The experience of trying to turn a pension pot into retirement income is currently “horrible” amid a web of different, disparate systems, fintech experts have warned.

Speaking at a session on technology and digitisation at Pension Administration Standards Association (PASA) Annual Conference, WealthOS chief commercial officer, Shri Krishnansen, noted that the at-retirement experience is going to see greater focus over the coming years.

“Pension schemes are entirely designed to provide an income but, at the moment, the experience of trying to turn a pot of money into income is horrible right now,” he stated. “It’s a web of different systems, it’s slow times to get your money out.”

Krishnansen said there were often complaints that people could not access their own pension money efficiently due to the range of different systems used, a lack of straight-through processing, and a lot of manual interventions.

“These are strangely very common in an industry that should be more digital,” he continued.

“There’s some great work and some focus on improving it in the accumulation phase, but when it comes to the drawdown side of things, it’s abysmal.

“I think a lot of that is because people are trying to run marathons without getting the core physique and structure of standing right, making sure you have a solid backbone of infrastructure that’s all on a single system.”

Also speaking on the panel was Bravura solutions architect, Catherine Economides, who stated that the digital experience for pensionholders was sometimes “quite weak”.

She clarified that this experience was not felt across the board and there were some in the industry that were worse than others when it came to digitisation.

“We did a bit of research last year, and the 18-25 year olds said they would be much happier to engage with their pension if it was presented to them in a really meaningful and accessible way,” Economides said.

“We potentially need to make it more targeted for those individuals. So, instead of taking a blanket approach, maybe look at the phases. Just trying to focus a bit more on individual pensionholders could help us out in that respect.”

Bravura propositions lead, Jonathan Hawkins, added that the industry had got to a point where there is some really good technology, but also some “really shocking” technology.

He noted that, as the sector is long term by nature, technology had been built up over a long period of time.
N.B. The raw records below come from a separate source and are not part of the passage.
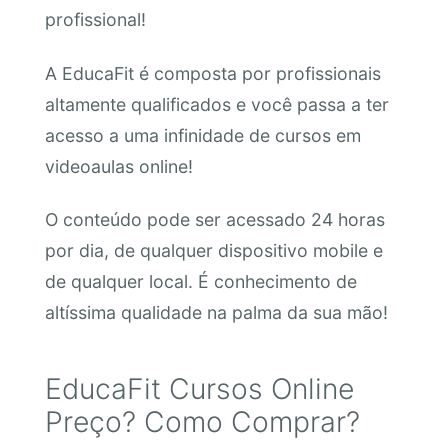
profissional!
A EducaFit é composta por profissionais
altamente qualificados e você passa a ter
acesso a uma infinidade de cursos em
videoaulas online!
O conteúdo pode ser acessado 24 horas
por dia, de qualquer dispositivo mobile e
de qualquer local. É conhecimento de
altíssima qualidade na palma da sua mão!
EducaFit Cursos Online
Preço? Como Comprar?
“Data has been picked up and moved, and when you pick up and move data it’s a bit like a jigsaw, you lose little bits of it,” Hawkins noted. “So, what we’ve got is a set of systems that have built up a patchwork. We’ve built things around the outsides to make things work.

“That leaves us in this precarious position where we have things like pensions dashboards that come along, and we end up having to reinvent things, we end up having to do workarounds, we worry about our data quality.

“There’s a lot we’ve got right over the years, but we’re at an inflection point now where technology is really nipping at our heels.”